On April 24, 2015, the Department of Environmental and Occupational Health (EOH) at Milken Institute School of Public Health hosted a symposium on Climate Change and Human Health featuring authors of the U.S. Global Change Research Program’s (USGCRP) draft report, “Impacts of Climate Change on Human Health in the United States: A Scientific Assessment.” This report aims to provide a comprehensive, evidence-based, and where possible, quantitative estimation of observed and projected climate change-related health impacts in the United States. A video of the event, which featured the observations of researchers from the Centers for Disease Control and Prevention (CDC), Department of Agriculture, Department of Health and Human Services, Environmental Protection Agency (EPA), National Institutes of Health (NIH), and National Oceanic and Atmospheric Administration (NOAA), is available on the department's YouTube channel.
USGCRP Health Lead and Master of Public Health (MPH) Student Mark Shimamoto played a key role in planning, organizing, and facilitating the event, which drew more than 100 in-person and online attendees from all around the world.

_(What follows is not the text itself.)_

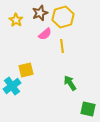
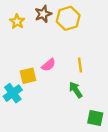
pink semicircle: (45, 34) -> (49, 65), moved
yellow line: (62, 46) -> (80, 65), moved

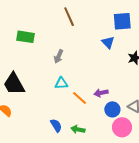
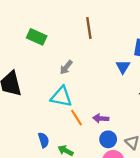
cyan triangle: (61, 83) -> (61, 97), size x1.5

In her welcome to the event, Dean Lynn Goldman pointed out that the impacts of climate change include more smog, longer allergy seasons, and more Americans suffering from asthma and other health conditions. “This can mean an uptick in hospital visits, lost days at work, and many other impacts on children and their families, as well as workers,” she observed. In the past three decades,” she said, “the percentage of Americans with asthma more than doubled, and those affect the most are often among the most vulnerable of us, including children, the elderly, and people living in lower-income communities.”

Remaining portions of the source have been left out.